Tuesday, July 9, 2019

A Literary-Historical Account of The Gulag Archipelago

Gulag
Image: wikimedia
University student Mathew Matt Kafker loves reading. One of the books Matt Kafker is reading in 2019 is “The Gulag Archipelago: An Experiment in Literary Investigation” by Aleksandr Solzhenitsyn. 

The Gulag Archipelago is a historically vivid description of the horrors committed by the Soviet Union government on its own people held in labor camps following the Bolshevik revolution of 1917 through all the way into Stalin’s rule. Gulag is an acronym for the Soviet Union’s governing agency for labor camps, while archipelago is a metaphor that aptly captures how these labor camps were spread out, like a chain of islands.

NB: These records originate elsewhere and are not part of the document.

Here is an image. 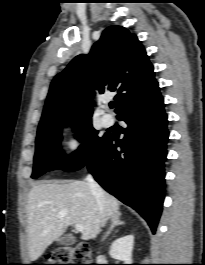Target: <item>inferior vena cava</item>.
I'll return each mask as SVG.
<instances>
[{"instance_id": "602c4592", "label": "inferior vena cava", "mask_w": 205, "mask_h": 265, "mask_svg": "<svg viewBox=\"0 0 205 265\" xmlns=\"http://www.w3.org/2000/svg\"><path fill=\"white\" fill-rule=\"evenodd\" d=\"M86 180L89 184V187H90L93 195L95 196L98 210H99L100 214H103L104 213V204H105L103 191H102L101 187L97 184V182H95V180L93 179V177L91 175H87Z\"/></svg>"}]
</instances>
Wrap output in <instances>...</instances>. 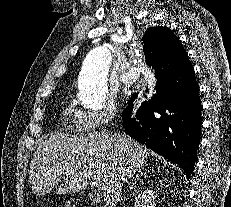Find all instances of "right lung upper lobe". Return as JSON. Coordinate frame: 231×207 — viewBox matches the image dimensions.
I'll use <instances>...</instances> for the list:
<instances>
[{"instance_id": "right-lung-upper-lobe-1", "label": "right lung upper lobe", "mask_w": 231, "mask_h": 207, "mask_svg": "<svg viewBox=\"0 0 231 207\" xmlns=\"http://www.w3.org/2000/svg\"><path fill=\"white\" fill-rule=\"evenodd\" d=\"M143 42L146 63L156 72L162 68H180L190 62L179 39L166 27H156Z\"/></svg>"}]
</instances>
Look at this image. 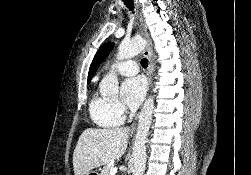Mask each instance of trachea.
<instances>
[{
    "label": "trachea",
    "mask_w": 251,
    "mask_h": 175,
    "mask_svg": "<svg viewBox=\"0 0 251 175\" xmlns=\"http://www.w3.org/2000/svg\"><path fill=\"white\" fill-rule=\"evenodd\" d=\"M124 1V4L126 5V7L132 11L134 13V3H133V0H123ZM141 65L143 68H146L148 66V60L147 58H143L141 60Z\"/></svg>",
    "instance_id": "trachea-1"
}]
</instances>
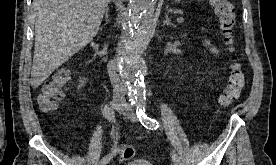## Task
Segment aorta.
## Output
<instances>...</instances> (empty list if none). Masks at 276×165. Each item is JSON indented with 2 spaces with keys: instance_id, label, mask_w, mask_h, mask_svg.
Returning a JSON list of instances; mask_svg holds the SVG:
<instances>
[{
  "instance_id": "1",
  "label": "aorta",
  "mask_w": 276,
  "mask_h": 165,
  "mask_svg": "<svg viewBox=\"0 0 276 165\" xmlns=\"http://www.w3.org/2000/svg\"><path fill=\"white\" fill-rule=\"evenodd\" d=\"M157 0H130L124 35L120 43L119 70L131 92L132 100H145L144 74L146 66L142 53L152 33Z\"/></svg>"
}]
</instances>
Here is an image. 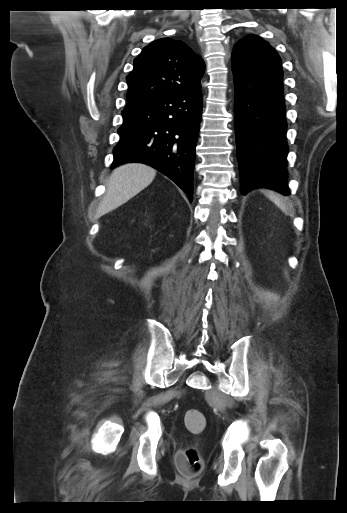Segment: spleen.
Masks as SVG:
<instances>
[{"mask_svg": "<svg viewBox=\"0 0 347 513\" xmlns=\"http://www.w3.org/2000/svg\"><path fill=\"white\" fill-rule=\"evenodd\" d=\"M266 194L283 212H287L286 205L278 196H276L273 192H268Z\"/></svg>", "mask_w": 347, "mask_h": 513, "instance_id": "spleen-1", "label": "spleen"}]
</instances>
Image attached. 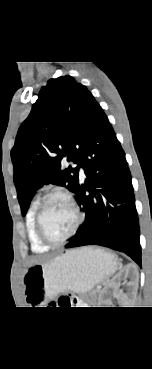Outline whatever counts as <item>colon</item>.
Here are the masks:
<instances>
[{"instance_id": "1", "label": "colon", "mask_w": 152, "mask_h": 369, "mask_svg": "<svg viewBox=\"0 0 152 369\" xmlns=\"http://www.w3.org/2000/svg\"><path fill=\"white\" fill-rule=\"evenodd\" d=\"M73 304V301L69 295H61L58 297L56 302H53V306L58 307H70Z\"/></svg>"}]
</instances>
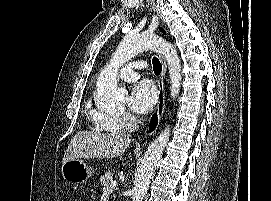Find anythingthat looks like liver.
Masks as SVG:
<instances>
[{"instance_id":"6515ba94","label":"liver","mask_w":271,"mask_h":201,"mask_svg":"<svg viewBox=\"0 0 271 201\" xmlns=\"http://www.w3.org/2000/svg\"><path fill=\"white\" fill-rule=\"evenodd\" d=\"M130 135L79 131L71 139L63 163L80 158H114L122 155L130 145Z\"/></svg>"}]
</instances>
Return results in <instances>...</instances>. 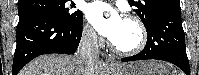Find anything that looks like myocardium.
Wrapping results in <instances>:
<instances>
[{
  "label": "myocardium",
  "mask_w": 199,
  "mask_h": 75,
  "mask_svg": "<svg viewBox=\"0 0 199 75\" xmlns=\"http://www.w3.org/2000/svg\"><path fill=\"white\" fill-rule=\"evenodd\" d=\"M126 20L131 22L138 30L137 44L133 47H120L112 41H110V47L117 53L125 55H134L141 52L145 48L147 43V32L144 24L138 17L134 15H129L126 17Z\"/></svg>",
  "instance_id": "1"
}]
</instances>
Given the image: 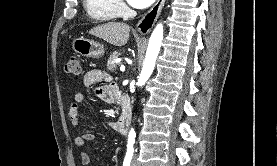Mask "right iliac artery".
<instances>
[{"instance_id":"obj_1","label":"right iliac artery","mask_w":277,"mask_h":166,"mask_svg":"<svg viewBox=\"0 0 277 166\" xmlns=\"http://www.w3.org/2000/svg\"><path fill=\"white\" fill-rule=\"evenodd\" d=\"M132 154H127L124 158L123 166H130Z\"/></svg>"}]
</instances>
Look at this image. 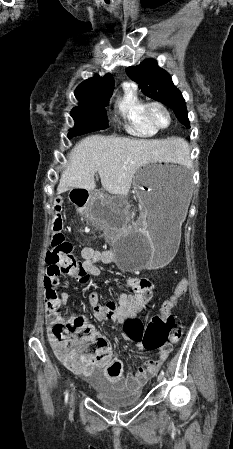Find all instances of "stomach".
<instances>
[{"label":"stomach","mask_w":233,"mask_h":449,"mask_svg":"<svg viewBox=\"0 0 233 449\" xmlns=\"http://www.w3.org/2000/svg\"><path fill=\"white\" fill-rule=\"evenodd\" d=\"M190 178L182 165H145L133 179V193L145 212L138 226L132 228V212H118L128 203L117 197H91L88 206H78L93 224L120 227L122 233L111 245L115 262L121 270L157 269L176 255L181 223L192 199Z\"/></svg>","instance_id":"obj_1"}]
</instances>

The book draws heavily from the experiences of the author, himself a survivor of the prison camps, and those of other prisoners. It also borrows from historical sources, including letters. The book gives readers outside the Soviet Union a picture into the regime’s brutality, describing how camps that only held a few people in 1917 saw their numbers swell to 15 million in the 1940s, many of whom were “politicals.” It chronicles how these people were transferred from camp to camp all the while being subjected to starvation, rape, torture, and inhuman living conditions.

The first volume of the book was published in 1973 in Paris, France. Afterward, the Soviet press denounced Solzhenitsyn. He was arrested a year later, charged with treason, and exiled from the Soviet Union.